Kemudian, setelah 4 tahun itu Ramali ditemui oleh wartawan lokal yang kemudian mewawancarai kakeknya dan mengulik kisah tragedi Jumat Kelabu tersebut.
“Saat itu juga saya baru kecelakaan,” imbuhnya.
Baca Juga : STB Uniska Gelar Teatrikal Menolak Lupa Tragedi Berdarah 23 Mei 1997
Hingga sekitar 1 tahun kemudian, Gubernur Kalimantan Selatan yang saat itu dijabat oleh Rudy Arifin menemuinya dan menawarkan untuk melanjutkan pendidikan.
“Ditawari itu saya minta untuk sekolah di tempat Guru Ijai (KH Muhammad Zaini Abdul Gani) yang sering saya dengar di radio,” tuturnya.
“Disekolahkanlah saya waktu itu di Darusalam hingga berlanjut disekolahkan lagi ke Jawa Timur,” sambungnya.
Selesai melanjutkan sekolah di Jawa Timur, Ramali juga dikuliahkan lagi ke UIN Antasari dan sekarang menempuh pendidikan S2 di Universitas Lambung Mangkurat (ULM).
Dari cerita ini, kata Ramali, dirinya mengaku sangat merasa kehilangan sosok Ayah dari kecil.
“Jadi hanya bisa mengirim doa, dan hampir setiap tahun berziarah,” tuturnya.
Kenangan pahit itu, juga dirasakan oleh sejumlah warga Banjarmasin yang mana melihat langsung insiden tersebut.
Seperti Nurjanah (60) warga Banjarmasin yang merupakan pensiunan pegawai asuransi di Jalan Pangeran Antasari. Kantornya saat itu tidak jauh dari lokasi kerusuhan menceritakan, saat peristiwa itu terjadi dirinya masih berusia 34 tahun.

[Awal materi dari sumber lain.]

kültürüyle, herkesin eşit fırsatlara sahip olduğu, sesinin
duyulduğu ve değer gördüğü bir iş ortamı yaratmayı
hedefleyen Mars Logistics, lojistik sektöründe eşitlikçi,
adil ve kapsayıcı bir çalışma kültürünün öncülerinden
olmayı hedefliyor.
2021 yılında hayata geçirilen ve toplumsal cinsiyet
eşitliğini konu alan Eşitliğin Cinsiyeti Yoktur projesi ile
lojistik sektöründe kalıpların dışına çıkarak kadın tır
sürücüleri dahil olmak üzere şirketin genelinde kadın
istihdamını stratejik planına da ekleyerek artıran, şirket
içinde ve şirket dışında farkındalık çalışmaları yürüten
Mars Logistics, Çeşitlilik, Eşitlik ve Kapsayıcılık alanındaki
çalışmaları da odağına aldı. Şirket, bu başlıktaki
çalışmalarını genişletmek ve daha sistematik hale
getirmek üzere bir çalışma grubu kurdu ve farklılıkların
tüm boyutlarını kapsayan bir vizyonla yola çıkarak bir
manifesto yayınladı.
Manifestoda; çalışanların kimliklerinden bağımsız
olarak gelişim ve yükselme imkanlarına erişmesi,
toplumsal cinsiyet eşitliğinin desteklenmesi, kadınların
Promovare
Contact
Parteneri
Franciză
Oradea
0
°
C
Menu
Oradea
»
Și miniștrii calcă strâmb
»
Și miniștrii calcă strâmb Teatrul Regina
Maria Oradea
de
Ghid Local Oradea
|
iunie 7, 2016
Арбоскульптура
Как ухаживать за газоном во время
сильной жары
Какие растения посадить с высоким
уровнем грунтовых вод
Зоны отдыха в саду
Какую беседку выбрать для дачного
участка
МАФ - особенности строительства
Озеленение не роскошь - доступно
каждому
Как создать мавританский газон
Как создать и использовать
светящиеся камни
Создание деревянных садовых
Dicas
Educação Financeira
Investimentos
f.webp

Kenangan tersebut sampai saat ini masih membekas dan selalu terkenang dan tidak mudah untuk dilupakan.
“Tepat 26 tahun yang lalu, 23 Mei jatuh di hari Jumat. Saya saat itu berada di kantor, setelah salat Jumat tiba-tiba diluar kantor orang pada ribut dan banyak orang berkumpul,” ujarnya.
Dirinya yang tidak tahu keributan, mencoba untuk keluar kantor untuk mengeceknya. Namun, setelah keluar di halaman kantor baru menyadari bahwa telah terjadi kerusuhan.

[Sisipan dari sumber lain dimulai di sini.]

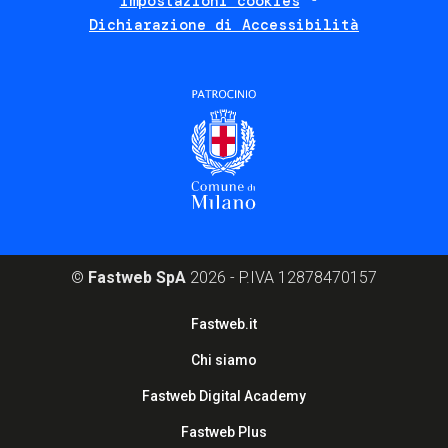
Impostazioni cookies
Dichiarazione di Accessibilità
©
Fastweb SpA
2026 - P.IVA 12878470157
Footer
Fastweb.it
corporate
Chi siamo
Fastweb Digital Academy
Fastweb Plus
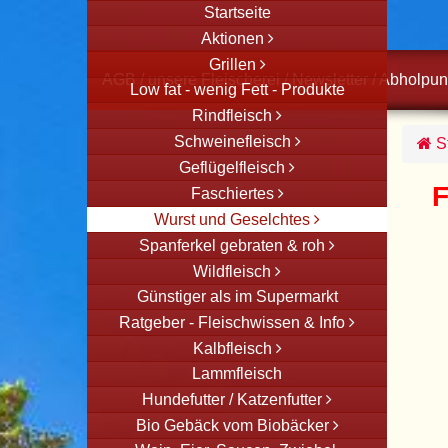
Startseite
Aktionen
Grillen
AGB
/
unsere Fleischerei
/
Newsletter
/
Abholpun
Low fat - wenig Fett - Produkte
Rindfleisch
Schweinefleisch
St
Geflügelfleisch
F
Faschiertes
Wurst und Geselchtes
Spanferkel gebraten & roh
Wildfleisch
Günstiger als im Supermarkt
Ratgeber - Fleischwissen & Info
Kalbfleisch
Lammfleisch
Hundefutter / Katzenfutter
Bio Gebäck vom Biobäcker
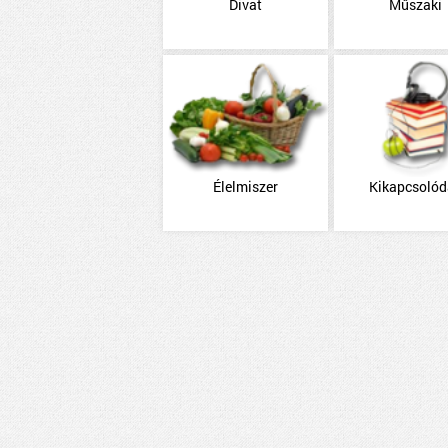
Divat
Műszaki
Élelmiszer
Kikapcsoló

Saat itu, kata dia suasana sangat mencekam, ditambah banyak orang yang berkumpul terlihat beringas dengan membawa sejumlah sajam di tangannya.
“Melihat itu, saya langsung bersembunyi di kantor karena mereka sangat beringas dan terdengar suara adzan dimana mana. Padahal bukan waktunya shalat,” ujarnya.

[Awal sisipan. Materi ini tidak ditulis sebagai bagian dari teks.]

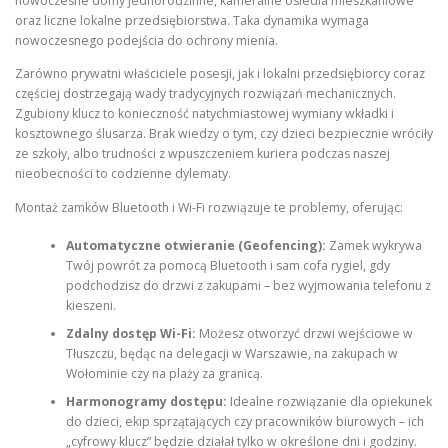
nowoczesne domy jednorodzinne, kameralne osiedla mieszkaniowe
oraz liczne lokalne przedsiębiorstwa. Taka dynamika wymaga
nowoczesnego podejścia do ochrony mienia.
Zarówno prywatni właściciele posesji, jak i lokalni przedsiębiorcy coraz
częściej dostrzegają wady tradycyjnych rozwiązań mechanicznych.
Zgubiony klucz to konieczność natychmiastowej wymiany wkładki i
kosztownego ślusarza. Brak wiedzy o tym, czy dzieci bezpiecznie wróciły
ze szkoły, albo trudności z wpuszczeniem kuriera podczas naszej
nieobecności to codzienne dylematy.
Montaż zamków Bluetooth i Wi-Fi rozwiązuje te problemy, oferując:
Automatyczne otwieranie (Geofencing):
Zamek wykrywa
Twój powrót za pomocą Bluetooth i sam cofa rygiel, gdy
podchodzisz do drzwi z zakupami – bez wyjmowania telefonu z
kieszeni.
Zdalny dostęp Wi-Fi:
Możesz otworzyć drzwi wejściowe w
Tłuszczu, będąc na delegacji w Warszawie, na zakupach w
Wołominie czy na plaży za granicą.
Harmonogramy dostępu:
Idealne rozwiązanie dla opiekunek
do dzieci, ekip sprzątających czy pracowników biurowych – ich
„cyfrowy klucz” będzie działał tylko w określone dni i godziny.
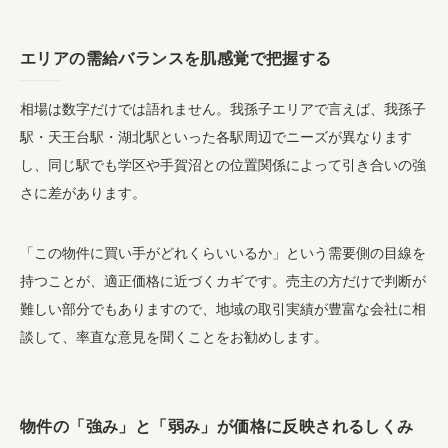
エリアの需給バランスを肌感覚で把握する
相場は数字だけでは語れません。我孫子エリアで言えば、我孫子
駅・天王台駅・湖北駅といった各駅周辺でニーズが異なります
し、同じ駅でも学区や手賀沼との位置関係によって引き合いの強
さに差があります。
「この物件に買い手がどれくらいいるか」という需要側の目線を
持つことが、適正価格に近づくカギです。売主の方だけで判断が
難しい部分でもありますので、地域の取引実績が豊富な会社に相
談して、率直な意見を聞くことをお勧めします。
物件の「強み」と「弱み」が価格に反映されるしくみ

Baca Juga : Ketua DPRD Kalsel Sebut Jumat Kelabu Sejarah Kelam bagi Kalsel
Dijalan, sejumlah orang juga melakukan aksi bakar membakar dan setelah itu diketahui kerusuhan terjadi karena adanya perselisihan antara partai politik.
“Saya tahu hari itu jadwal kampanye partai Golkar dan kebetulan saya menggunakan pakaian berwarna kuning,” tuturnya.
Seketika, dirinya merasa takut dan bersembunyi ke dalam kantor agar terhindar dari amukan massa.
Menjelang sore, kata ibu dua anak itu, dirinya semakin merasa ketakutan dan tidak bisa pulang. Apa lagi saat itu dirinya masih tinggal di kawasan Banjarmasin Barat yang secara otomatis akan melalui pusat terjadinya kerusuhan.
“Sekian lama bersembunyi, kemudian ada orang yang menolong saya dan memberi saya baju ganti,” tuturnya.
Hingga sore hari, Nurjanah memberanikan diri untuk pulang ke rumahnya yang berada di kawasan Teluk Dalam, Kecamatan Banjarmasin Barat.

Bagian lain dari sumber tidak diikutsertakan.